--- GIVEN RECORDS Enclosed Below ---

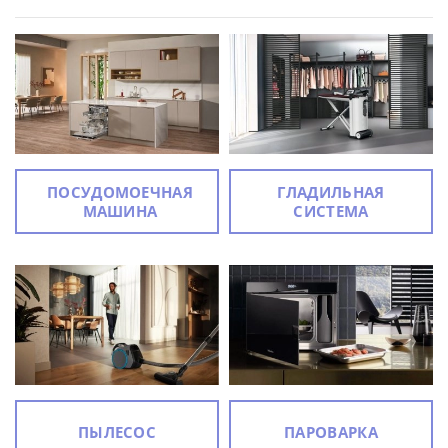
ПОСУДОМОЕЧНАЯ
ГЛАДИЛЬНАЯ
МАШИНА
СИСТЕМА
ПЫЛЕСОС
ПАРОВАРКА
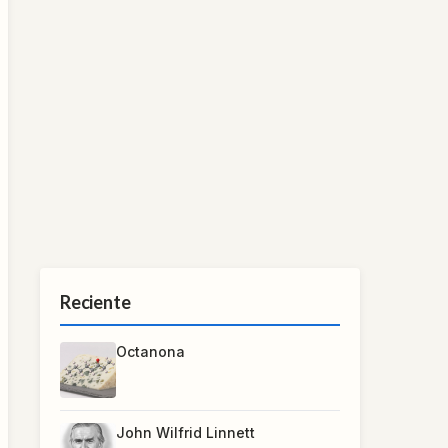
Reciente
Octanona
John Wilfrid Linnett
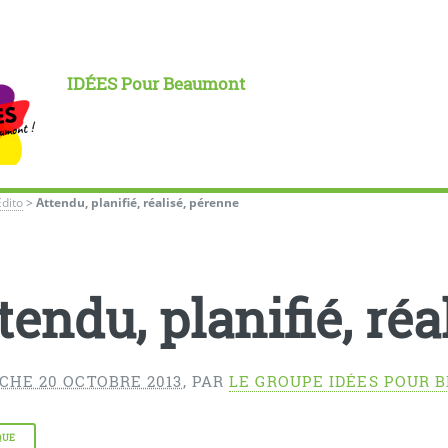
IDÉES Pour Beaumont
Édito
>
Attendu, planifié, réalisé, pérenne
tendu, planifié, ré
CHE 20 OCTOBRE 2013
,
PAR
LE GROUPE IDÉES POUR 
QUE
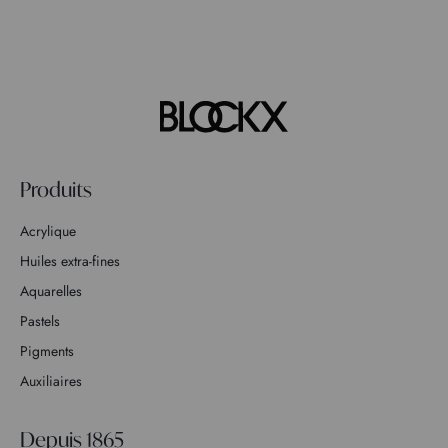
Produits
Acrylique
Huiles extra-fines
Aquarelles
Pastels
Pigments
Auxiliaires
Depuis 1865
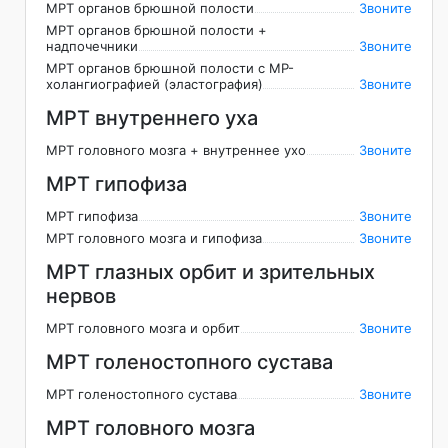
МРТ органов брюшной полости
Звоните
МРТ органов брюшной полости +
надпочечники
Звоните
МРТ органов брюшной полости с МР-
холангиографией (эластография)
Звоните
МРТ внутреннего уха
МРТ головного мозга + внутреннее ухо
Звоните
МРТ гипофиза
МРТ гипофиза
Звоните
МРТ головного мозга и гипофиза
Звоните
МРТ глазных орбит и зрительных
нервов
МРТ головного мозга и орбит
Звоните
МРТ голеностопного сустава
МРТ голеностопного сустава
Звоните
МРТ головного мозга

--- End of Enclosed GIVEN RECORDS ---

• WORK TO BE COMPLETED: With the pictures left out, return the listing above exactly as it stands.

• YOUR RESPONSE:
ПОСУДОМОЕЧНАЯ
ГЛАДИЛЬНАЯ
МАШИНА
СИСТЕМА
ПЫЛЕСОС
ПАРОВАРКА
Reciente
Octanona
John Wilfrid Linnett
IDÉES Pour Beaumont
Édito
>
Attendu, planifié, réalisé, pérenne
tendu, planifié, ré
CHE 20 OCTOBRE 2013
,
PAR
LE GROUPE IDÉES POUR 
QUE
Produits
Acrylique
Huiles extra-fines
Aquarelles
Pastels
Pigments
Auxiliaires
Depuis 1865
МРТ органов брюшной полости
Звоните
МРТ органов брюшной полости +
надпочечники
Звоните
МРТ органов брюшной полости с МР-
холангиографией (эластография)
Звоните
МРТ внутреннего уха
МРТ головного мозга + внутреннее ухо
Звоните
МРТ гипофиза
МРТ гипофиза
Звоните
МРТ головного мозга и гипофиза
Звоните
МРТ глазных орбит и зрительных
нервов
МРТ головного мозга и орбит
Звоните
МРТ голеностопного сустава
МРТ голеностопного сустава
Звоните
МРТ головного мозга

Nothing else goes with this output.